新年明けましておめでとうございます。今年は、昨年のカンヌ映画祭で主演男優賞を受賞して何ともめでたい、役所広司の「Perfect Days」から始めたい。
昨年12月の公開初日、東京練馬区の映画館の第一回上映で見たが、とてもいい映画だった。好ましい映画だ。
ヴィム・ヴェンダース監督は日本好き、小津安二郎監督好きで、1985年に監督にオマージュを捧げた記録映画「東京画」を撮っているが、今度の映画は、「シン・東京画」とでも言いたいように、2020年代の東京の様々な風景、ここに暮らす日本人の生活や意識を描いている。我々は、この映画によって現在の東京の街や人々を新鮮な眼で見ることになる。
科学技術の粋を集めて作られ、東京のランドマークと言えるスカイツリーの見える場所、しかし、オンボロの木造アパートに、主人公の平山(この名前は、小津の「東京物語」等の笠智衆の役名)が住んでいる。この設定がまずいい。この辺は、数年前の「万引き家族」、昨年の「春を待つ」「おかえり、母さん」の舞台になった所だが、東京の新旧が混在して魅力的だ。

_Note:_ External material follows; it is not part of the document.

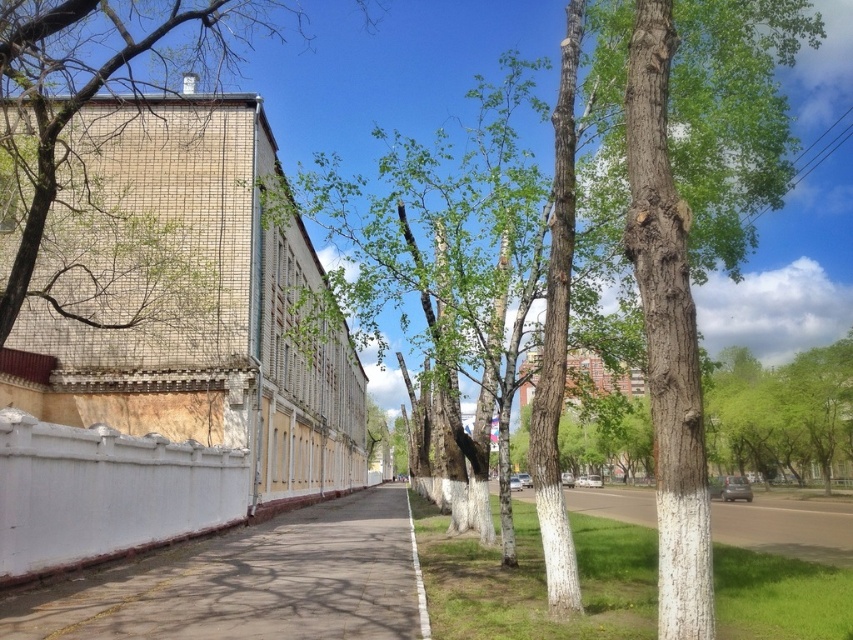 You are a gardener who needs to trim the green grass at lower center so it doesn not block the view of the white smooth fence at lower left. Can you achieve this goal?

The white smooth fence at lower left is shorter than green grass at lower center, so trimming the green grass at lower center to a shorter height would allow the fence to be visible again.

You are a gardener trying to water the green grass at lower center. There is a white concrete pavement at center in the way. Can you reach the grass without stepping on the pavement?

The white concrete pavement at center is positioned over green grass at lower center, so you cannot reach the grass without stepping on the pavement.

平山は渋谷区の公衆トイレの清掃員であり、彼の日常が丁寧に描かれる、そして段々と、彼の人物像が分かっていくというのが、このシンプルな映画の骨格だ。
渋谷はよく映画を見に行くのだが、公園などには、こんな風に、多彩なトイレがあるのか。ビックリした。透明で、入って鍵をすると外から見えなくなるトイレなんかあるのか。それを見ているだけでも興味が湧いた。外国人も利用し、清掃中の平山は「ドゥモアリガト」と言われたりする。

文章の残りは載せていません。